REQUIRED ACTION :: Please transcribe every entry below exactly, without including the pictures.

※

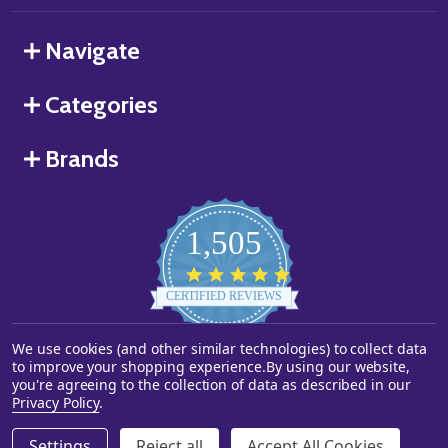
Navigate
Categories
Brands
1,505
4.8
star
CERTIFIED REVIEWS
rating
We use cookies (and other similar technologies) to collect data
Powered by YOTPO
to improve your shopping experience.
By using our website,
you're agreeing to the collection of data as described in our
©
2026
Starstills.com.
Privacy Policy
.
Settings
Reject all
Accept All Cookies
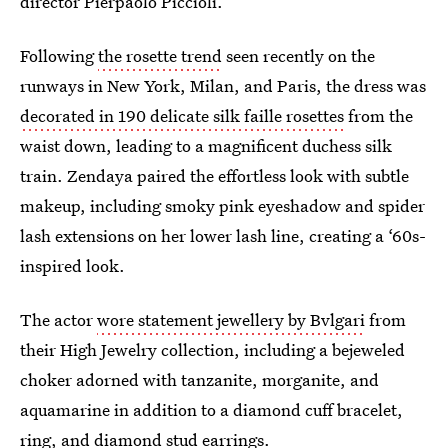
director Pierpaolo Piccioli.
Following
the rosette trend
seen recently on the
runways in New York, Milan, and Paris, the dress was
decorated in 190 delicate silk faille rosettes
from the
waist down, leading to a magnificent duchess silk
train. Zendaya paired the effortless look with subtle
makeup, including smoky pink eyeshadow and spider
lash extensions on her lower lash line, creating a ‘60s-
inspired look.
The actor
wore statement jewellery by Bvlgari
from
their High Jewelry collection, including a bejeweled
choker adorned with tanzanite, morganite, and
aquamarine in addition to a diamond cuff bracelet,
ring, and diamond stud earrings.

※

YOUR SOLUTION ::
Navigate
Categories
Brands
1,505
4.8
star
CERTIFIED REVIEWS
rating
We use cookies (and other similar technologies) to collect data
Powered by YOTPO
to improve your shopping experience.
By using our website,
you're agreeing to the collection of data as described in our
©
2026
Starstills.com.
Privacy Policy
.
Settings
Reject all
Accept All Cookies
director Pierpaolo Piccioli.
Following
the rosette trend
seen recently on the
runways in New York, Milan, and Paris, the dress was
decorated in 190 delicate silk faille rosettes
from the
waist down, leading to a magnificent duchess silk
train. Zendaya paired the effortless look with subtle
makeup, including smoky pink eyeshadow and spider
lash extensions on her lower lash line, creating a ‘60s-
inspired look.
The actor
wore statement jewellery by Bvlgari
from
their High Jewelry collection, including a bejeweled
choker adorned with tanzanite, morganite, and
aquamarine in addition to a diamond cuff bracelet,
ring, and diamond stud earrings.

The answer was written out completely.